▶ _BRIEF_
Please repeat the lines below exactly. Begin with the line containing "Горького, д. 39" and go on through the line containing "https://max.ru/id7536010483_gos".

ENTRIES SHOWN START

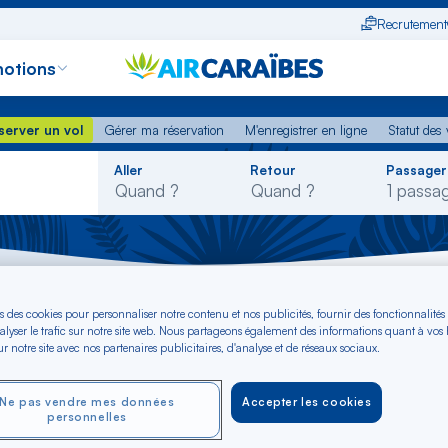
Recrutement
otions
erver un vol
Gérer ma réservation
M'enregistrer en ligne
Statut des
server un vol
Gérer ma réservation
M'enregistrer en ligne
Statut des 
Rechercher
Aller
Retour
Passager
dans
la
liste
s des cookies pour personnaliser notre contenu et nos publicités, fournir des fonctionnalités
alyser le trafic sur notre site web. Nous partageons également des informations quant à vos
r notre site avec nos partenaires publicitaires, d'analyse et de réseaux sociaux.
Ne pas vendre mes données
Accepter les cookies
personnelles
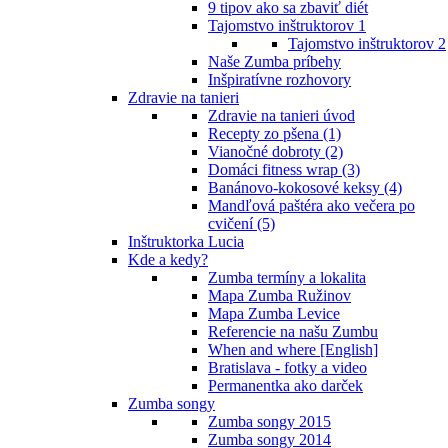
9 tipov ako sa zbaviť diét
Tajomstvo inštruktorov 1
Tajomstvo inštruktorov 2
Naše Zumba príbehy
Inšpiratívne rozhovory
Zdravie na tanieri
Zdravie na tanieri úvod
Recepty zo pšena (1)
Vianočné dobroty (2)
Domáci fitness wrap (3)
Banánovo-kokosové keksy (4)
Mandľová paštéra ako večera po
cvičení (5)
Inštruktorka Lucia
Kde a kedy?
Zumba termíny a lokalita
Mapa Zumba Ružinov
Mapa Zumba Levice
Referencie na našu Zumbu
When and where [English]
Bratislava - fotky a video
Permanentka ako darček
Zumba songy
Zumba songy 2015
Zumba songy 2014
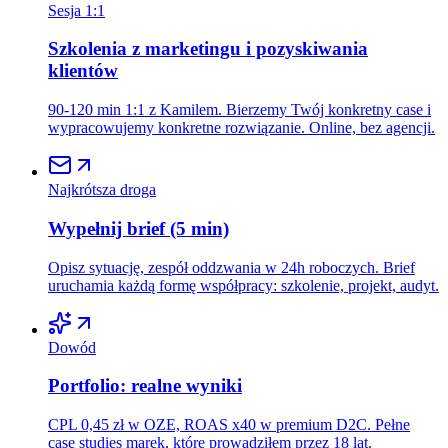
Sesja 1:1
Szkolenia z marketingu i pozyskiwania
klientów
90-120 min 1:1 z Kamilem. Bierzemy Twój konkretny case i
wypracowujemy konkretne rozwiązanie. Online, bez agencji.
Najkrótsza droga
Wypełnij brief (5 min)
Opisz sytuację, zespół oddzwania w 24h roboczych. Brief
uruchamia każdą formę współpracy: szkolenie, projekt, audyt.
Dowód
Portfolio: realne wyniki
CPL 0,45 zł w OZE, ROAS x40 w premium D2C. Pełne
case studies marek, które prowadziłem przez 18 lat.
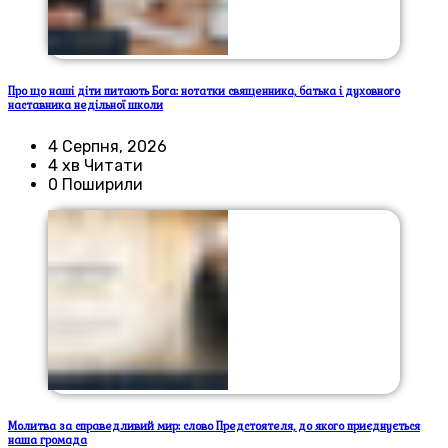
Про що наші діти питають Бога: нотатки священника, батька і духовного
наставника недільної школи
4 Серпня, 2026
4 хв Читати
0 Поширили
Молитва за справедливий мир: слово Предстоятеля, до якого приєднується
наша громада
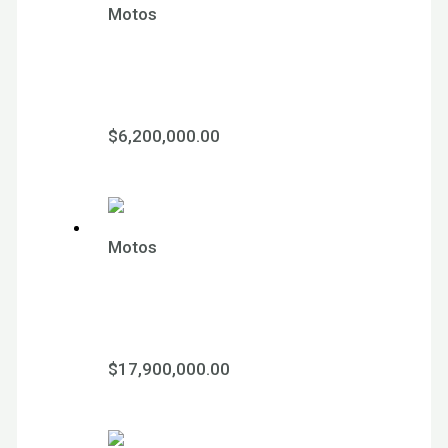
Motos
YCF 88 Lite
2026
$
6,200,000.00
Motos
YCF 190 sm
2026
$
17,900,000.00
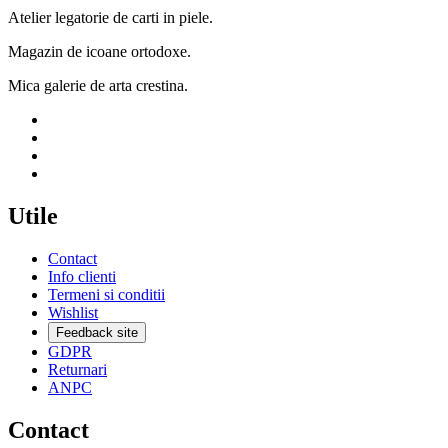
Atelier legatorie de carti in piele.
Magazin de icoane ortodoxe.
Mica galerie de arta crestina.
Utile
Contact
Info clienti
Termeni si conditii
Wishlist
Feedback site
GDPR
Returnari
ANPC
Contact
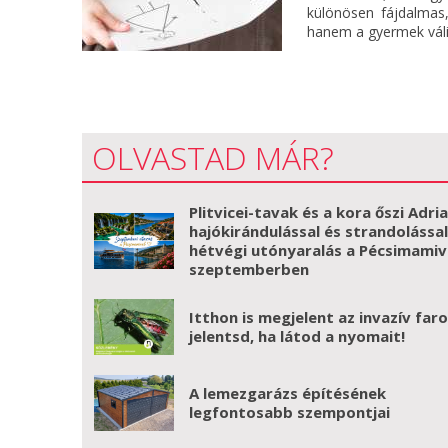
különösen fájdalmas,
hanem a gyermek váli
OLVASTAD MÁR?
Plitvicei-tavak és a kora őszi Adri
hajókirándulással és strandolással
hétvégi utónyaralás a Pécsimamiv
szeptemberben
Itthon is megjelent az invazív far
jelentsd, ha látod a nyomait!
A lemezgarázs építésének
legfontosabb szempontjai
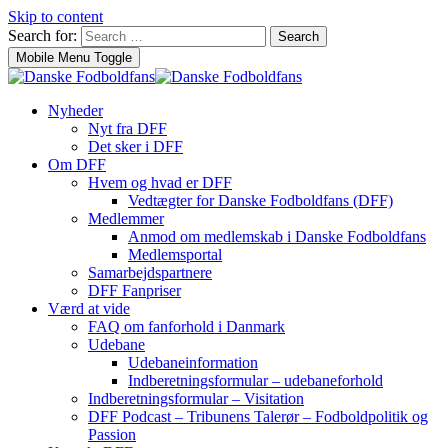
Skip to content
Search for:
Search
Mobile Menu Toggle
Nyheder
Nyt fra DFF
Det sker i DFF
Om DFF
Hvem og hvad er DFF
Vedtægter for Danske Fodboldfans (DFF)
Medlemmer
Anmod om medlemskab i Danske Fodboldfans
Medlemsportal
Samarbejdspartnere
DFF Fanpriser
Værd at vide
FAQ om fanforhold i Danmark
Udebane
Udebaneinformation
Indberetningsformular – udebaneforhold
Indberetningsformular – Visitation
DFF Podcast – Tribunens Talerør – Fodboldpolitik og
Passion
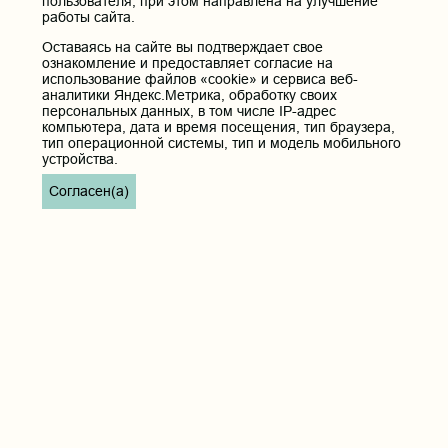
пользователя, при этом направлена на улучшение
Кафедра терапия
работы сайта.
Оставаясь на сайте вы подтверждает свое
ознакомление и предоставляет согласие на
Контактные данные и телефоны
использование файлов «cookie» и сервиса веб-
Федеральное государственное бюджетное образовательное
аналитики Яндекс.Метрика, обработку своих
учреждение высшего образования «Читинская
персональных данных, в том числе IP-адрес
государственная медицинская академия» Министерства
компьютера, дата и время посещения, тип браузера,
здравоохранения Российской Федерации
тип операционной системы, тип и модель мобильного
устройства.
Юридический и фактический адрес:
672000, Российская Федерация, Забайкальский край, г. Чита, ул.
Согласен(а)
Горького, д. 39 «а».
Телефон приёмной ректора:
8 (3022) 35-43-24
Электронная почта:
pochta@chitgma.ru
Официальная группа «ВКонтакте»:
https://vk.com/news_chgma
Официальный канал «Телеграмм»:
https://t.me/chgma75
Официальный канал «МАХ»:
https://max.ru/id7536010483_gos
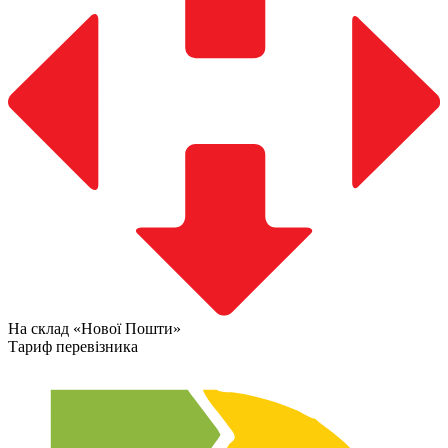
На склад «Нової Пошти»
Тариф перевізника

ENTRIES SHOWN END

▶ _RESULT_
Горького, д. 39 «а».
Телефон приёмной ректора:
8 (3022) 35-43-24
Электронная почта:
pochta@chitgma.ru
Официальная группа «ВКонтакте»:
https://vk.com/news_chgma
Официальный канал «Телеграмм»:
https://t.me/chgma75
Официальный канал «МАХ»:
https://max.ru/id7536010483_gos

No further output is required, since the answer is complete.